Obama touched down at Bagram Air Field just outside the Afghan capital at 1:50 p.m. ET Tuesday, according to press pool reports, following a roughly 13-hour flight that was shrouded in secrecy to protect the president’s security.

He will address the nation live from the base tonight at 7:30 p.m. ET, following meetings with Afghan president Hamid Karzai in Kabul. He is expected to announce the signing of the Strategic Partnership Agreement, which will ensure U.S. military and financial support for Afghanistan beyond 2014, when the final U.S. combat troops will withdraw.

The arrangement, penned ahead of a NATO summit on Afghanistan in Chicago later this month, is designed to send a strong message to the region that the U.S. is not abandoning the country even as it sharply reduces its footprint there. Even as Afghans take the lead in domestic security operations, U.S. military intelligence resources, aircraft and counterterrorism tools will continue to provide support, officials say.

A semi-annual Pentagon report to Congress released Tuesday on the status of the 11-year war concluded that coalition forces still face “long-term and acute challenges” because of safe havens in Pakistan and “widespread corruption” within the Afghan government “that limits its effectiveness and legitimacy.”

Still, the Taliban has been degraded and security in the country has improved over the past six months, according to the report. After five consecutive years where enemy-initiated attacks rose, they dropped 9 percent in 2011 over 2010 and were down 16 percent in 2012 compared to the year before.

“We are making serious important progress” but “challenges remain,” a senior Defense Department official told reporters this week.

A number of bloody incidents involving American as well as Afghan soldiers and civilians have also complicated the war effort.

In March, a U.S. soldier went on a shooting rampage in an Afghan village, killing 17 civilians including women and children, sparking anti-American protests across the country.

Meanwhile, the number of U.S. service members killed by Afghan allies they worked alongside has continued to climb, with more than a dozen so-called green-on-blue attacks, leaving 10 dead Americans dead this year alone.

The inadvertent burning of Korans by American soldiers on a military base earlier this year and photos of troops posing with deceased Afghans and urinating on their corpses have also inflamed U.S.-Afghan relations.

The U.S. and its NATO allies intend to turn over security control to the Afghans by the end of 2014. The U.S. is expected to reduce its force to about 68,000 by the end of September, down from the roughly 88,000 now in Afghanistan.

The withdrawal has become a major selling point of Obama’s re-election campaign.

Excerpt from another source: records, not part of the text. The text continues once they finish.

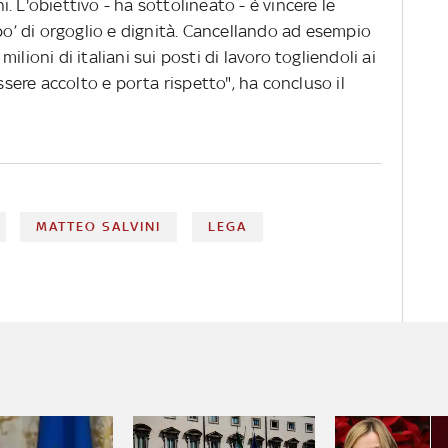
ni. L'obiettivo - ha sottolineato - è vincere le
 po’ di orgoglio e dignità. Cancellando ad esempio
lioni di italiani sui posti di lavoro togliendoli ai
essere accolto e porta rispetto", ha concluso il
MATTEO SALVINI
LEGA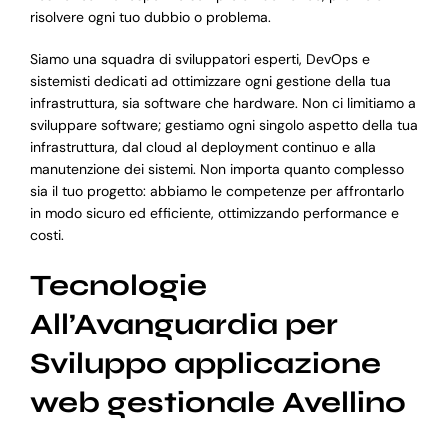
risolvere ogni tuo dubbio o problema.
Siamo una squadra di sviluppatori esperti, DevOps e
sistemisti dedicati ad ottimizzare ogni gestione della tua
infrastruttura, sia software che hardware. Non ci limitiamo a
sviluppare software; gestiamo ogni singolo aspetto della tua
infrastruttura, dal cloud al deployment continuo e alla
manutenzione dei sistemi. Non importa quanto complesso
sia il tuo progetto: abbiamo le competenze per affrontarlo
in modo sicuro ed efficiente, ottimizzando performance e
costi.
Tecnologie
All’Avanguardia per
Sviluppo applicazione
web gestionale Avellino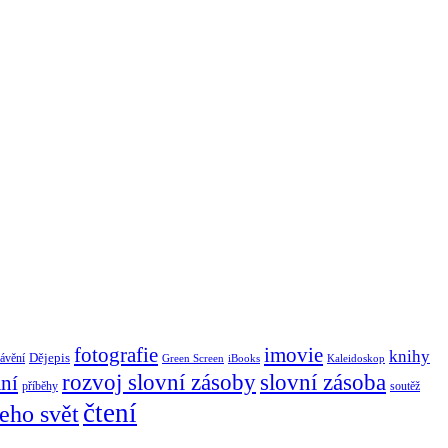
imovie
fotografie
knihy
Dějepis
rávění
Green Screen
iBooks
Kaleidoskop
rozvoj slovní zásoby
slovní zásoba
ní
příběhy
soutěž
čtení
jeho svět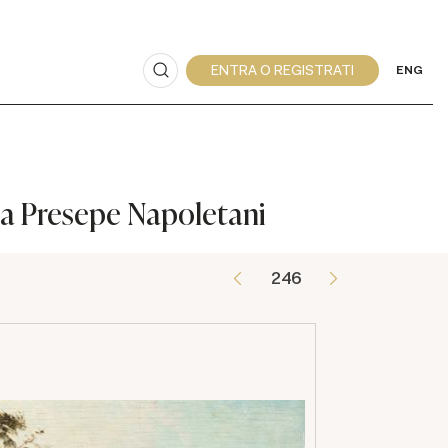
ENG
 da Presepe Napoletani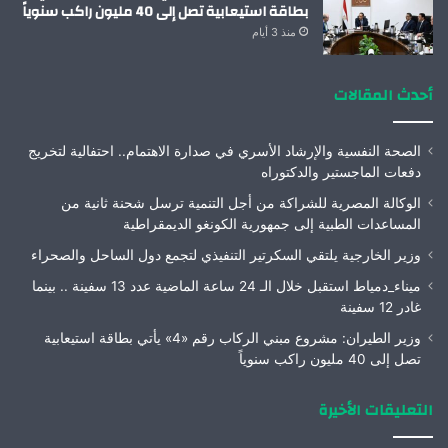
بطاقة استيعابية تصل إلى 40 مليون راكب سنوياً
منذ 3 أيام
أحدث المقالات
الصحة النفسية والإرشاد الأسري في صدارة الاهتمام.. احتفالية لتخريج
دفعات الماجستير والدكتوراه
الوكالة المصرية للشراكة من أجل التنمية ترسل شحنة ثانية من
المساعدات الطبية إلى جمهورية الكونغو الديمقراطية
وزير الخارجية يلتقي السكرتير التنفيذي لتجمع دول الساحل والصحراء
ميناء_دمياط استقبل خلال الـ 24 ساعة الماضية عدد 13 سفينة .. بينما
غادر 12 سفينة
وزير الطيران: مشروع مبني الركاب رقم «4» يأتي بطاقة استيعابية
تصل إلى 40 مليون راكب سنوياً
التعليقات الأخيرة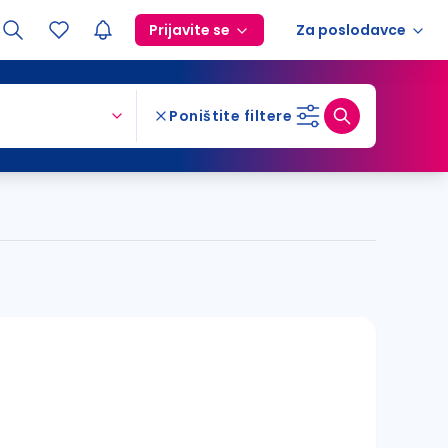
Prijavite se
Za poslodavce
Poništite filtere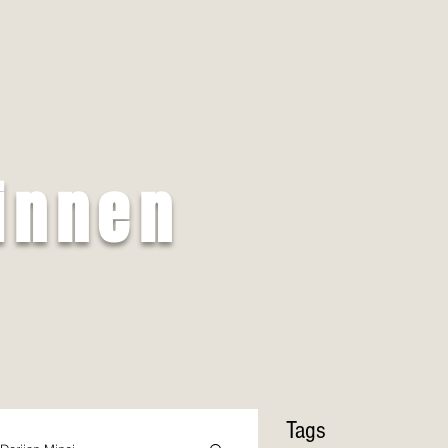
innen
Tags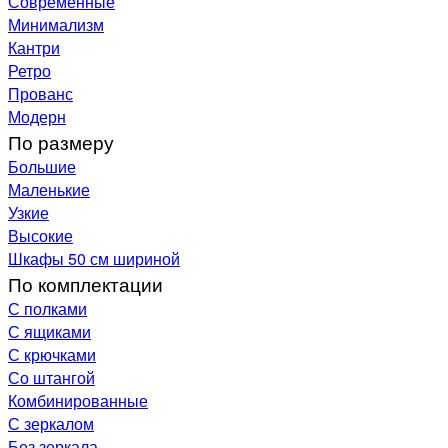
Современные
Минимализм
Кантри
Ретро
Прованс
Модерн
По размеру
Большие
Маленькие
Узкие
Высокие
Шкафы 50 см шириной
По комплектации
С полками
С ящиками
С крючками
Со штангой
Комбинированные
С зеркалом
Без зеркала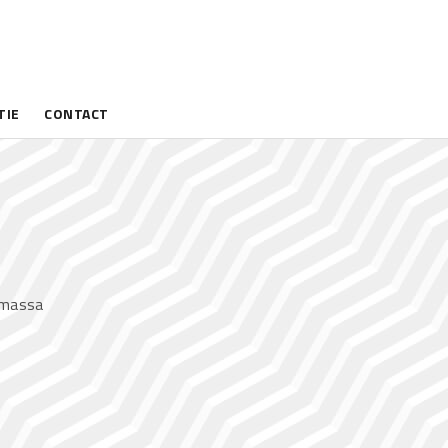
TIE
CONTACT
d massa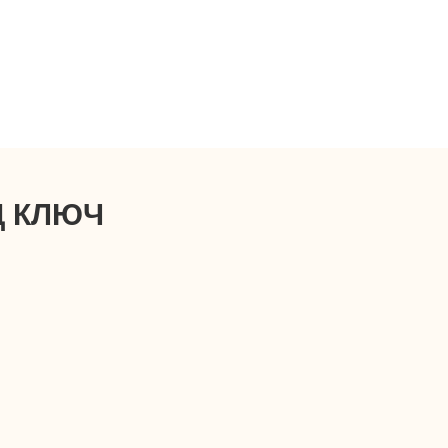
Д КЛЮЧ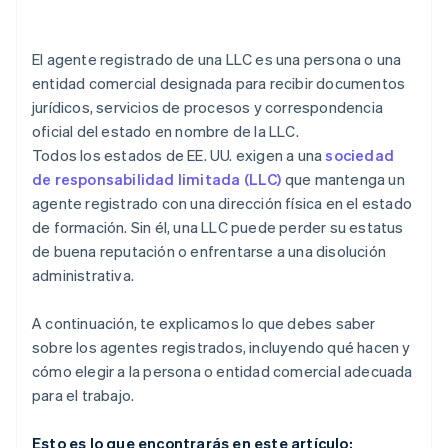
tener el EIN
Compra de acciones iniciales sin efectivo
El agente registrado de una LLC es una persona o una
entidad comercial designada para recibir documentos
Presentación automática de la elección fiscal 83(b)
jurídicos, servicios de procesos y correspondencia
Documentación legal para empresas de primer nivel
oficial del estado en nombre de la LLC.
Todos los estados de EE. UU. exigen a una
sociedad
Un año gratis de Stripe Payments, más 50.000 $ en
de responsabilidad limitada (LLC)
que mantenga un
créditos y descuentos para socios
agente registrado con una dirección física en el estado
de formación. Sin él, una LLC puede perder su estatus
de buena reputación o enfrentarse a una disolución
administrativa.
A continuación, te explicamos lo que debes saber
sobre los agentes registrados, incluyendo qué hacen y
cómo elegir a la persona o entidad comercial adecuada
para el trabajo.
Esto es lo que encontrarás en este artículo: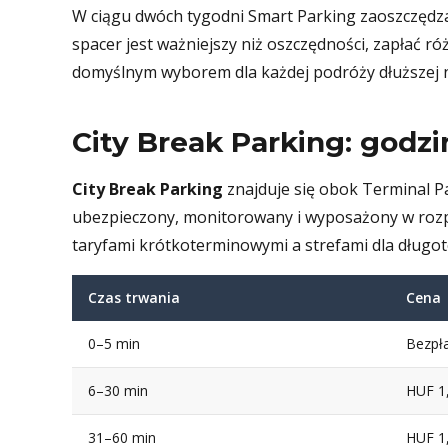
W ciągu dwóch tygodni Smart Parking zaoszczędza
spacer jest ważniejszy niż oszczędności, zapłać ró
domyślnym wyborem dla każdej podróży dłuższej ni
City Break Parking: godzi
City Break Parking
znajduje się obok Terminal P
ubezpieczony, monitorowany i wyposażony w rozpo
taryfami krótkoterminowymi a strefami dla dług
Czas trwania
Cena
0–5 min
Bezpła
6–30 min
HUF 1
31–60 min
HUF 1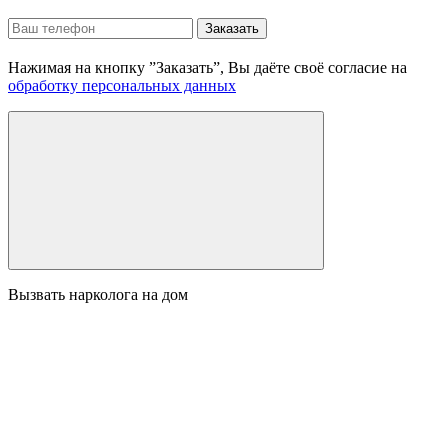
Заказать
Нажимая на кнопку ”Заказать”, Вы даёте своё согласие на
обработку персональных данных
Вызвать нарколога на дом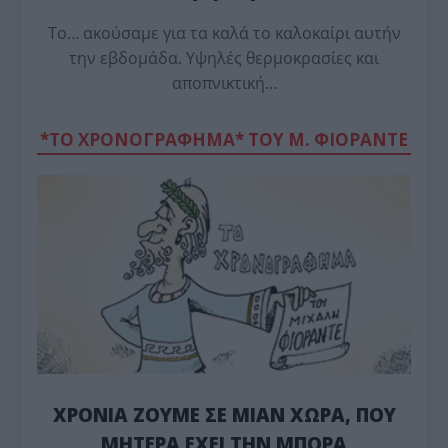
Το… ακούσαμε για τα καλά το καλοκαίρι αυτήν
την εβδομάδα. Υψηλές θερμοκρασίες και
αποπνικτική…
*ΤΟ ΧΡΟΝΟΓΡΑΦΗΜΑ* ΤΟΥ Μ. ΦΙΟΡΆΝΤΕ
ΧΡΟΝΙΑ ΖΟΥΜΕ ΣΕ ΜΙΑΝ ΧΩΡΑ, ΠΟΥ
ΜΗΤΕΡΑ ΕΧΕΙ ΤΗΝ ΜΠΟΡΑ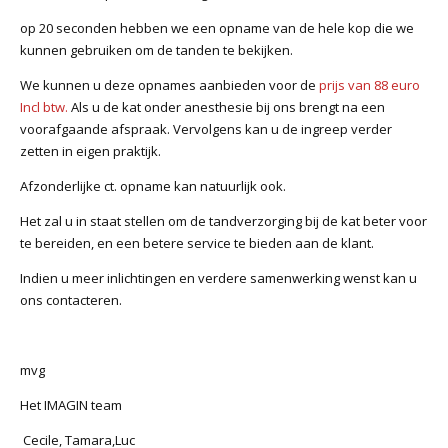
op 20 seconden hebben we een opname van de hele kop die we
kunnen gebruiken om de tanden te bekijken.
We kunnen u deze opnames aanbieden voor de
prijs van 88 euro
Incl btw.
Als u de kat onder anesthesie bij ons brengt na een
voorafgaande afspraak. Vervolgens kan u de ingreep verder
zetten in eigen praktijk.
Afzonderlijke ct. opname kan natuurlijk ook.
Het zal u in staat stellen om de tandverzorging bij de kat beter voor
te bereiden, en een betere service te bieden aan de klant.
Indien u meer inlichtingen en verdere samenwerking wenst kan u
ons contacteren.
mvg
Het IMAGIN team
Cecile, Tamara,Luc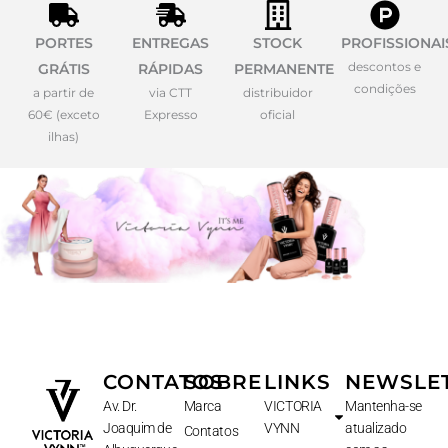
PORTES
ENTREGAS
STOCK
PROFISSIONAI
descontos e
GRÁTIS
RÁPIDAS
PERMANENTE
condições
a partir de
via CTT
distribuidor
60€ (exceto
Expresso
oficial
ilhas)
CONTATOS
SOBRE
LINKS
NEWSLE
Av. Dr.
Marca
VICTORIA
Mantenha-se
Joaquim de
VYNN
atualizado
Contatos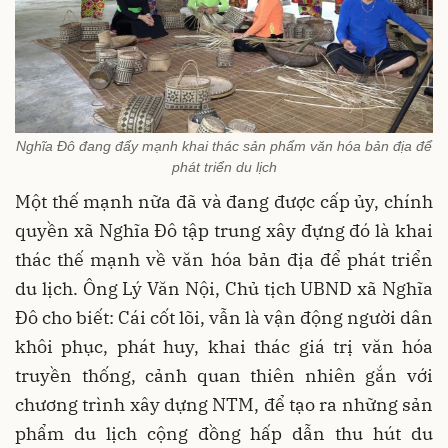
Nghĩa Đô đang đẩy mạnh khai thác sản phẩm văn hóa bản địa để
phát triển du lịch
Một thế mạnh nữa đã và đang được cấp ủy, chính
quyền xã Nghĩa Đô tập trung xây đựng đó là khai
thác thế mạnh về văn hóa bản địa để phát triển
du lịch. Ông Lý Văn Nội, Chủ tịch UBND xã Nghĩa
Đô cho biết: Cái cốt lõi, vẫn là vận động người dân
khôi phục, phát huy, khai thác giá trị văn hóa
truyền thống, cảnh quan thiên nhiên gắn với
chương trình xây dựng NTM, để tạo ra những sản
phẩm du lịch cộng đồng hấp dẫn thu hút du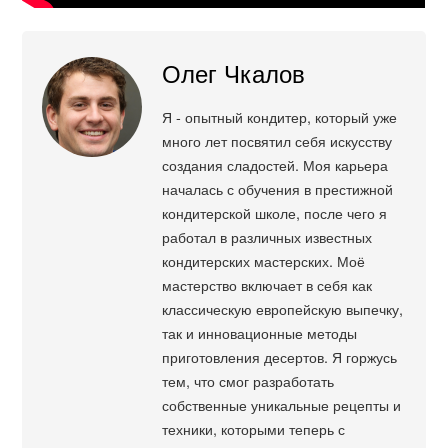
Олег Чкалов
Я - опытный кондитер, который уже
много лет посвятил себя искусству
создания сладостей. Моя карьера
началась с обучения в престижной
кондитерской школе, после чего я
работал в различных известных
кондитерских мастерских. Моё
мастерство включает в себя как
классическую европейскую выпечку,
так и инновационные методы
приготовления десертов. Я горжусь
тем, что смог разработать
собственные уникальные рецепты и
техники, которыми теперь с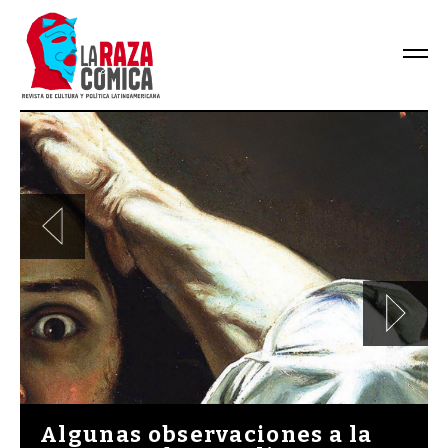
Algunas observaciones a la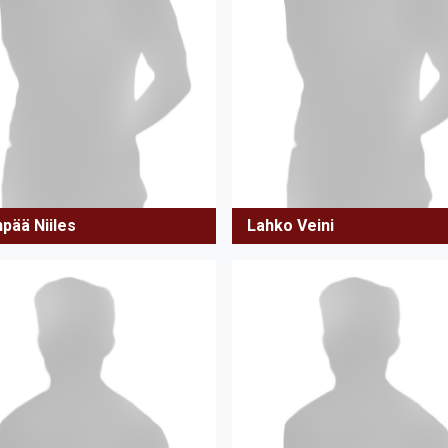
pää Niiles
Lahko Veini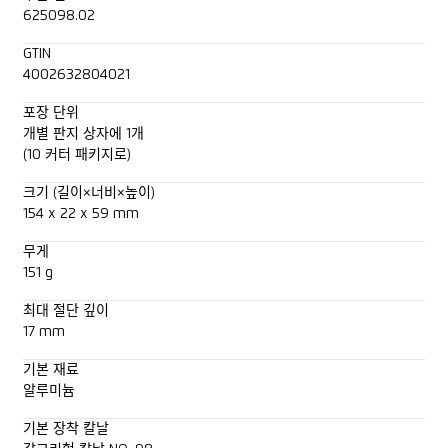
625098.02
GTIN
4002632804021
포장 단위
개별 판지 상자에 1개
(10 커터 패키지로)
크기 (길이×너비×높이)
154 x 22 x 59 mm
무게
151 g
최대 절단 깊이
17 mm
기본 재료
알루미늄
기본 장착 칼날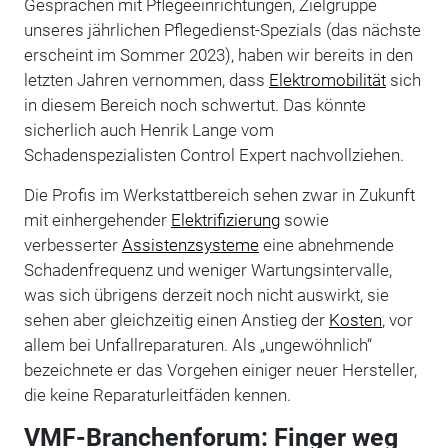
Gesprächen mit Pflegeeinrichtungen, Zielgruppe
unseres jährlichen Pflegedienst-Spezials (das nächste
erscheint im Sommer 2023), haben wir bereits in den
letzten Jahren vernommen, dass
Elektromobilität
sich
in diesem Bereich noch schwertut. Das könnte
sicherlich auch Henrik Lange vom
Schadenspezialisten Control Expert nachvollziehen.
Die Profis im Werkstattbereich sehen zwar in Zukunft
mit einhergehender
Elektrifizierung
sowie
verbesserter
Assistenzsysteme
eine abnehmende
Schadenfrequenz und weniger Wartungsintervalle,
was sich übrigens derzeit noch nicht auswirkt, sie
sehen aber gleichzeitig einen Anstieg der
Kosten
, vor
allem bei Unfallreparaturen. Als „ungewöhnlich“
bezeichnete er das Vorgehen einiger neuer Hersteller,
die keine Reparaturleitfäden kennen.
VMF-Branchenforum: Finger weg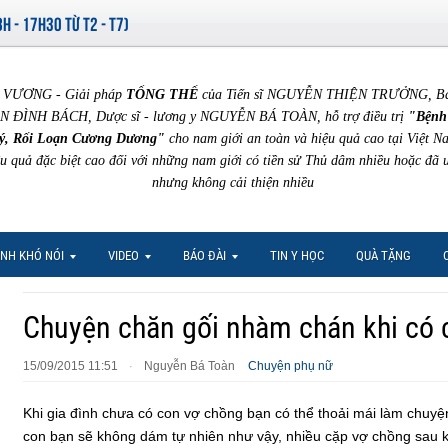
8H - 17H30 TỪ T2 - T7)
VƯƠNG - Giải pháp
TỔNG THỂ
của Tiến sĩ NGUYỄN THIỆN TRƯỞNG, Bác 
N ĐÌNH BÁCH, Dược sĩ - lương y NGUYỄN BÁ TOÀN, hỗ trợ điều trị
"Bệnh
ý, Rối Loạn Cương Dương"
cho nam giới an toàn và hiệu quả cao tại Việt N
ệu quả đặc biệt cao đối với những nam giới có tiền sử Thủ dâm nhiều hoặc đã 
nhưng không cải thiện nhiều
NH KHÓ NÓI
VIDEO
BÁO ĐÀI
TIN Y HỌC
QUÀ TẶNG
Chuyện chăn gối nhàm chán khi có 
15/09/2015 11:51
Nguyễn Bá Toàn
Chuyện phụ nữ
·
Khi gia đình chưa có con vợ chồng bạn có thể thoải mái làm chuyện
con bạn sẽ không dám tự nhiên như vậy, nhiều cặp vợ chồng sau 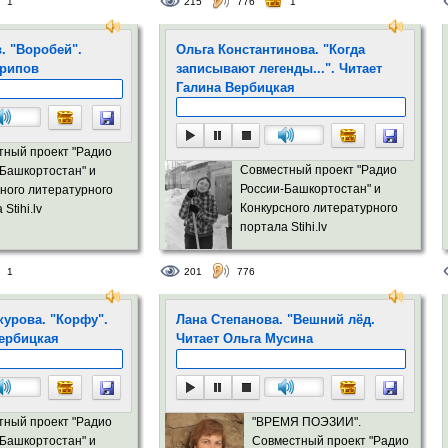
1
215
776
1
. "Воробей".
Ольга Константинова. "Когда
арипов
записывают легенды...". Читает
Галина Вербицкая
тный проект "Радио
Совместный проект "Радио
Башкортостан" и
России-Башкортостан" и
ного литературного
Конкурсного литературного
Stihi.lv
портала Stihi.lv
1
201
776
курова. "Корфу".
Лана Степанова. "Вешний лёд.
Вербицкая
Читает Ольга Мусина
тный проект "Радио
"ВРЕМЯ ПОЭЗИИ".
Башкортостан" и
Совместный проект "Радио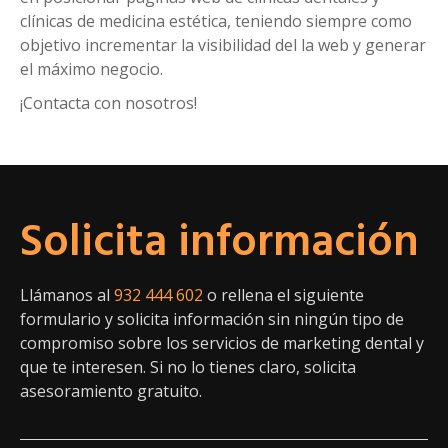
clínicas de medicina estética, teniendo siempre como
objetivo incrementar la visibilidad del la web y generar
el máximo negocio.
¡Contacta con nosotros!
Solicita información
Llámanos al
932 444 602
o rellena el siguiente
formulario y solicita información sin ningún tipo de
compromiso sobre los servicios de marketing dental y
que te interesen. Si no lo tienes claro, solicita
asesoramiento gratuito.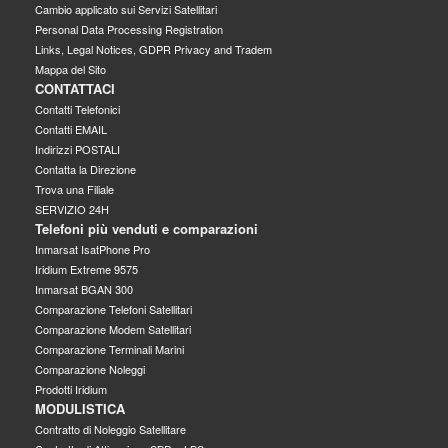
Cambio applicato sui Servizi Satellitari
Personal Data Processing Registration
Links, Legal Notices, GDPR Privacy and Tradem
Mappa del Sito
CONTATTACI
Contatti Telefonici
Contatti EMAIL
Indirizzi POSTALI
Contatta la Direzione
Trova una Filiale
SERVIZIO 24H
Telefoni più venduti e comparazioni
Inmarsat IsatPhone Pro
Iridium Extreme 9575
Inmarsat BGAN 300
Comparazione Telefoni Satellitari
Comparazione Modem Satellitari
Comparazione Terminali Marini
Comparazione Noleggi
Prodotti Iridium
MODULISTICA
Contratto di Noleggio Satellitare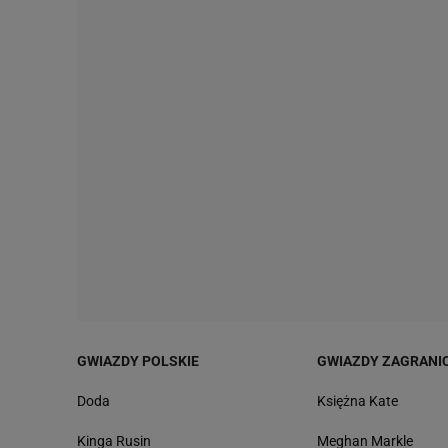
GWIAZDY POLSKIE
GWIAZDY ZAGRANI
Doda
Księżna Kate
Kinga Rusin
Meghan Markle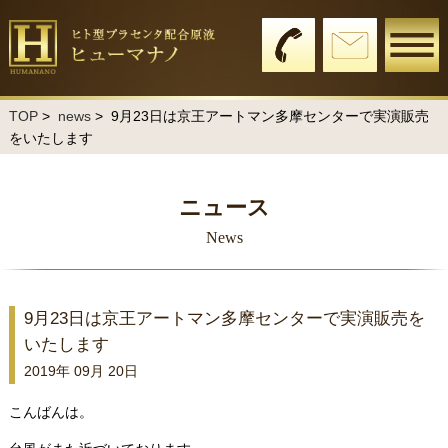
TOP
>
news
> 9月23日は京王アートマン多摩センターで実演販売
をいたします
ニュース
News
9月23日は京王アートマン多摩センターで実演販売を
いたします
2019年 09月 20日
こんばんは。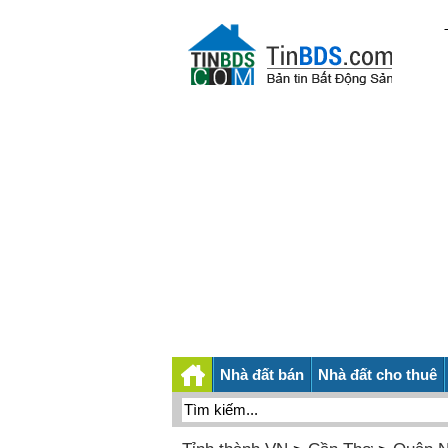
Nhà đất bán
Nhà đất cho thuê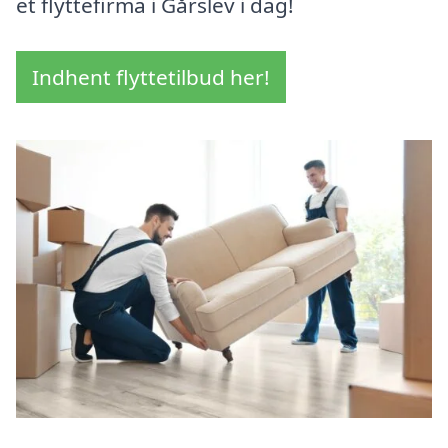
et flyttefirma i Gårslev i dag!
Indhent flyttetilbud her!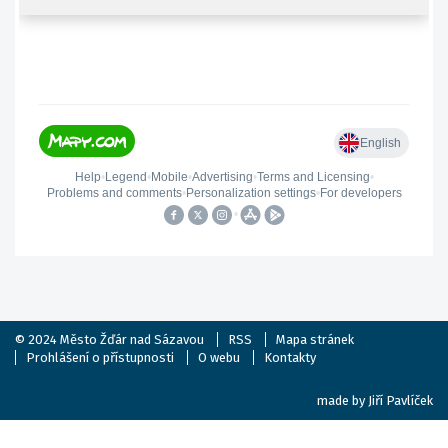
© 2024
Město Žďár nad Sázavou
RSS
Mapa stránek
Prohlášení o přístupnosti
O webu
Kontakty
made by
Jiří Pavlíček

“Change is the promise we made in 2008,” Obama told supporters at a campaign fundraiser in Detroit last month. “For the first time in nine years, there are no Americans fighting in Iraq. We have refocused our efforts on the terrorists who actually attacked us on 9/11. Al Qaeda is weaker than it’s ever been. Thanks to our amazing troops, Osama bin Laden no longer walks the face of this Earth.”

“We have begun to transition out of Afghanistan. That’s what change is,” he said.

The latest ABC News/Washington Post poll found a record high number — 66 percent — of Americans believe the Afghanistan war has not been worth fighting, matching opposition to the war in Iraq at its peak five years ago.

As for views of Obama’s handling of the war effort, more Americans approve than disapprove of his leadership, 48 to 43 percent.

Tuesday’s trip marks Obama’s third visit to Afghanistan since he took office in 2009. He most recently visited Kabul in December 2010, one year after approving a surge of U.S. troops to try and stabilize the war-torn country. Obama made his first visit as president in March 2010, when he rallied U.S. troops and pressed Karzai in a private meeting to more forcefully combat government corruption and fight Islamic extremism.